Widespread complaints of censorship, specifically by journalists at Bulgarian National Radio (BNR), prompted several BNR staffers in December 1995 to found Bulgaria's first press freedom association, called Svobodna Slovo (Free Word). More than 100 journalists, translators, and sociologists officially established the organization on Jan. 8, defining it as politically independent and committed to the defense of free speech.
While Bulgaria has a number of nationwide independent newspapers and journals, including a newsmagazine that started publishing in January, the country's poor economy limited the spending power of most Bulgarians to buy print media. A poll in the local newspaper Standart found that the vast majority of Bulgarians get their domestic news via state television or radio. The poll also found that the majority of respondents felt that the state media's news coverage and commentary were politically biased.

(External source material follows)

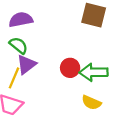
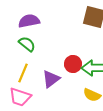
purple triangle: (26, 64) -> (51, 79), moved

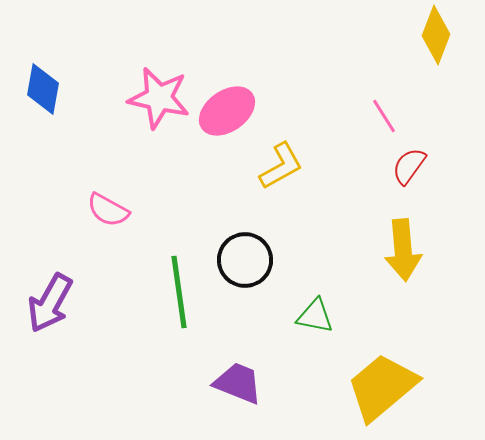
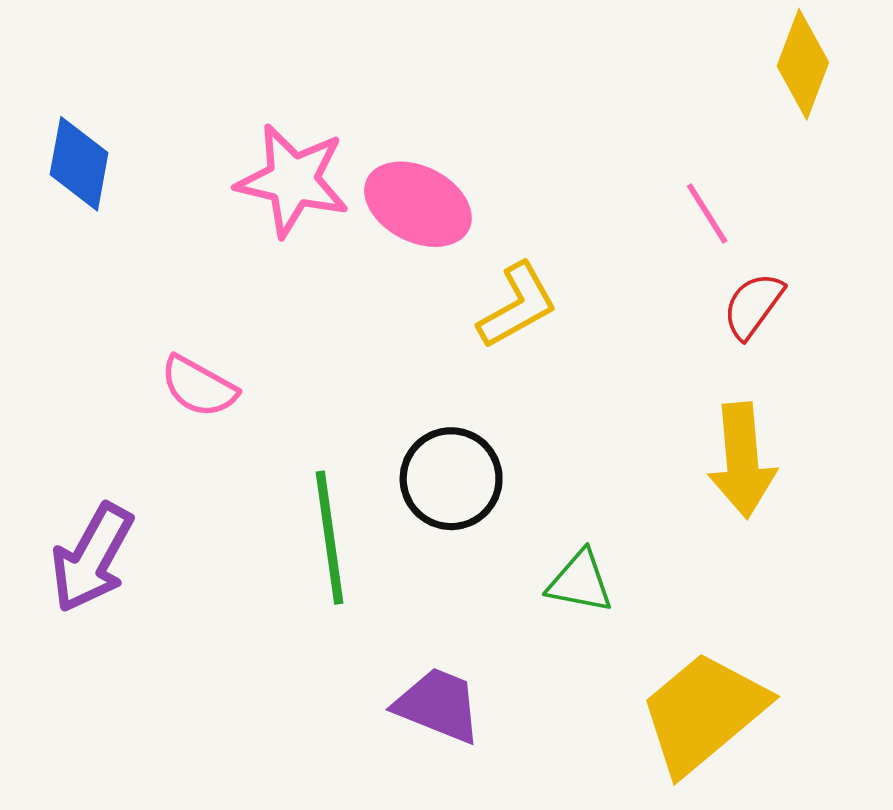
pink ellipse: (227, 111) -> (418, 204), turned 62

Valentin Hadzhiev, 24 Chasa, HARASSED, LEGAL ACTION
Mitko Shtirkov, Trud, HARASSED, LEGAL ACTION
Hadzhiev and Shtirkov, reporters for the independent dailies 24 Chasa and Trud, respectively, were detained in the city of Smolyan on charges of slander. The two journalists were released the next day, but the charges against them still stand. On Feb. 19, Hadzhiev and Shtirkov had published articles stating that a newly appointed prosecutor in the city of Devin had been dismissed from the Devin police force in 1992 for bribery. A district prosecutor in Smolyan accused the journalists of reporting false facts and charged them with slander under Articles 146 and 148 of the Bulgarian Criminal Code. CPJ wrote to President Zhelyu Zhelev and Prime Minister Jan Videnov, urging them to drop the charges against the journalists.

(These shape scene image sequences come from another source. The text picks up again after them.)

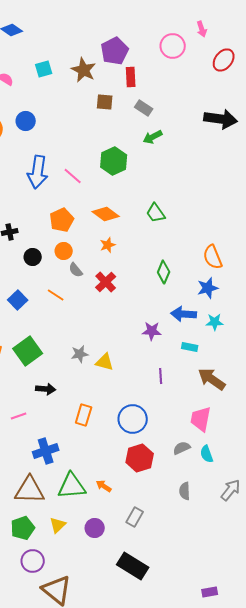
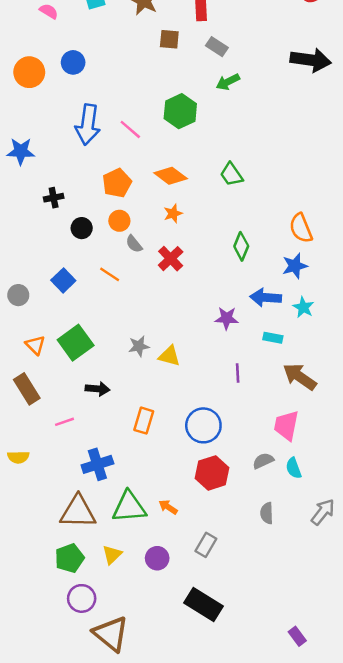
cyan star: (215, 322) -> (303, 307), turned 30
purple rectangle: (210, 592) -> (297, 636), turned 63

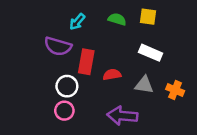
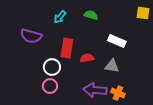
yellow square: (148, 17) -> (143, 13), moved
purple semicircle: (58, 46) -> (31, 36), moved
orange cross: (175, 90) -> (118, 93), moved

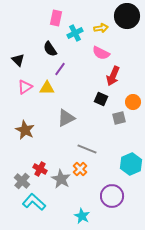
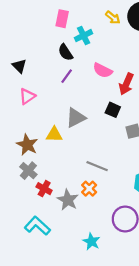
yellow arrow: (101, 28) -> (113, 18), moved, turned 48
black semicircle: (50, 49) -> (66, 52), moved
pink semicircle: (101, 53) -> (103, 70), moved
yellow triangle: (47, 88) -> (54, 135), moved
gray triangle: (66, 118) -> (76, 118), moved
gray cross: (22, 181) -> (28, 171), moved

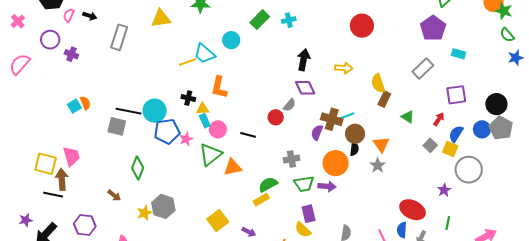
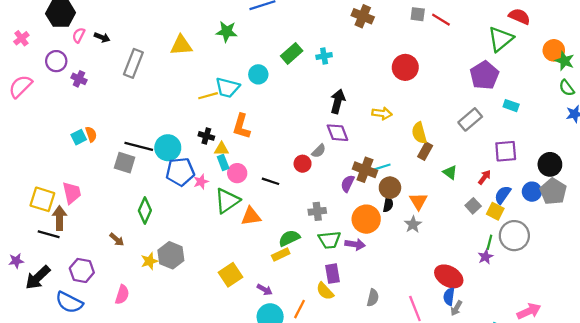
cyan trapezoid: (204, 54) -> (227, 88), turned -30
green line: (448, 223) -> (489, 242), moved
blue semicircle: (402, 230) -> (449, 297), moved

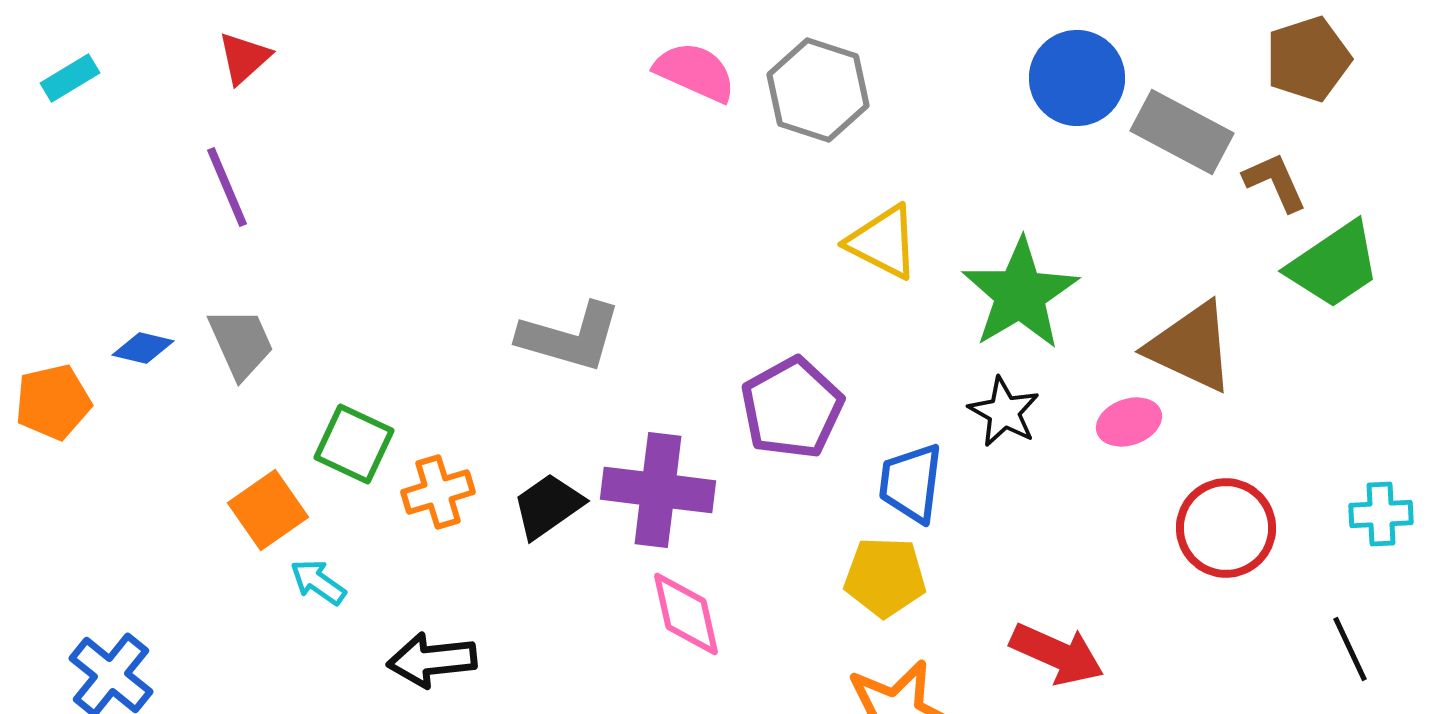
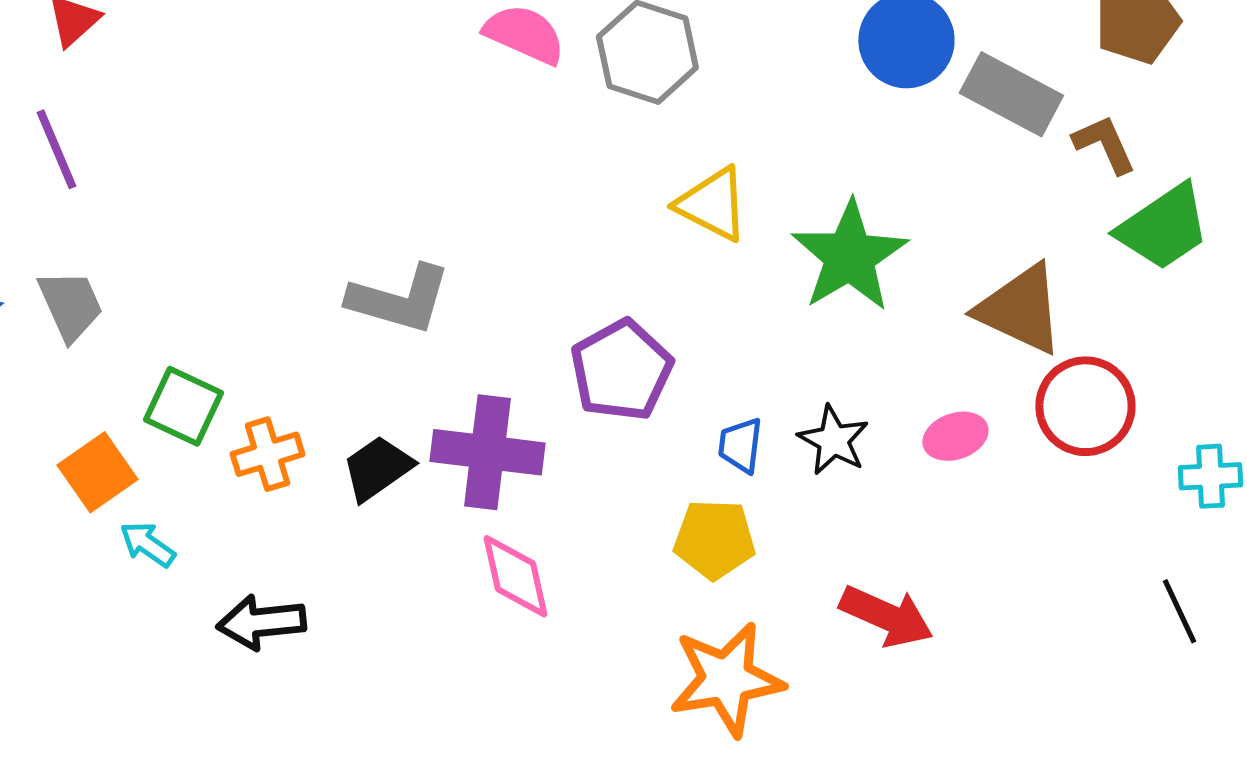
black star: (1004, 412) -> (833, 440), moved
pink ellipse: (1129, 422) -> (955, 436), moved
blue trapezoid: (911, 483) -> (740, 445), size x0.7
red circle: (1226, 528) -> (1085, 406), moved

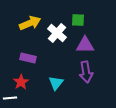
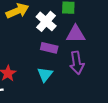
purple rectangle: (28, 58) -> (49, 48), moved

All radio and television, LEGAL ACTION
The Bulgarian Parliament passed a bill outlining the formation of a new National Radio and Television Council, which was to be responsible for monitoring broadcasts and appointing directors to state-run radio and television. The Parliament overrode President Zhelyu Zhelev's veto against the bill. Zhelev submitted the law to the Constitutional Court of Bulgaria for further examination. On Nov.14, the Constitutional Court invalidated 15 provisions of the electronic media law. The judges declared unconstitutional the formation of an 11-seat National Radio and TV Council based on political criteria and on parliamentary representation. The provisions that such a council, which would have been a state organ, approve program schemes and program content and have the right to cancel programs, were also declared unconstitutional. The court also invalidated articles that would have deprived the judiciary of free airtime and banned journalists from giving "subjective" commentaries.